- **Your goal**: Beginning with the line containing "週一~週六10:00-18:30" and ending with the last line of the entries below, copy each line exactly and nothing else.
---- Data records
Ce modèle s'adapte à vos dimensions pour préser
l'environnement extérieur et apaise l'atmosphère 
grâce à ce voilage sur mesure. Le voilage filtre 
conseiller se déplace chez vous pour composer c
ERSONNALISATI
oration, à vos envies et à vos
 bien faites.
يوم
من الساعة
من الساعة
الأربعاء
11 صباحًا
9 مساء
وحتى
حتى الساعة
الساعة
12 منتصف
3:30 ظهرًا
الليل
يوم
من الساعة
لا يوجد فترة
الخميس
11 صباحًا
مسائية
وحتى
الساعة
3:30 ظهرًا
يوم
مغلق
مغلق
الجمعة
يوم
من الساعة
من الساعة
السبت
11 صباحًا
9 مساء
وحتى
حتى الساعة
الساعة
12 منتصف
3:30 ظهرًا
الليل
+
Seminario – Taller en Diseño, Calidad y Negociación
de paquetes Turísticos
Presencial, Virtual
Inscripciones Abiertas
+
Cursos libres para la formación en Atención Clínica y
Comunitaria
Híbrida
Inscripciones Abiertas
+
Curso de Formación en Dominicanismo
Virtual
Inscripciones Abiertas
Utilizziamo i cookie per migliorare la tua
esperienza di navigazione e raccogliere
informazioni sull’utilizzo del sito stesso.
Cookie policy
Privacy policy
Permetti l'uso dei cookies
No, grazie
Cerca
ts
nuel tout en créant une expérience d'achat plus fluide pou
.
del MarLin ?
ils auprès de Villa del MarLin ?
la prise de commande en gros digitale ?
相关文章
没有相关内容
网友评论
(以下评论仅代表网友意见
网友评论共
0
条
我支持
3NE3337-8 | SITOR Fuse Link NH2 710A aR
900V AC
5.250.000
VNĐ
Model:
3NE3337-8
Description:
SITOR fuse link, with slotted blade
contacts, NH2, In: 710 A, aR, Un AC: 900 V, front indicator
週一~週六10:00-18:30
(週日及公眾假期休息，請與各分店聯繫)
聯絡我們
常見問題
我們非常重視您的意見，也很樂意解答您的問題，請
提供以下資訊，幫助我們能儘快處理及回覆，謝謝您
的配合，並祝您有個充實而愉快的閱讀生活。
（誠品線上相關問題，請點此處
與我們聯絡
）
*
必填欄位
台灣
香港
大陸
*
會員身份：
--------
- **Task result**:
週一~週六10:00-18:30
(週日及公眾假期休息，請與各分店聯繫)
聯絡我們
常見問題
我們非常重視您的意見，也很樂意解答您的問題，請
提供以下資訊，幫助我們能儘快處理及回覆，謝謝您
的配合，並祝您有個充實而愉快的閱讀生活。
（誠品線上相關問題，請點此處
與我們聯絡
）
*
必填欄位
台灣
香港
大陸
*
會員身份：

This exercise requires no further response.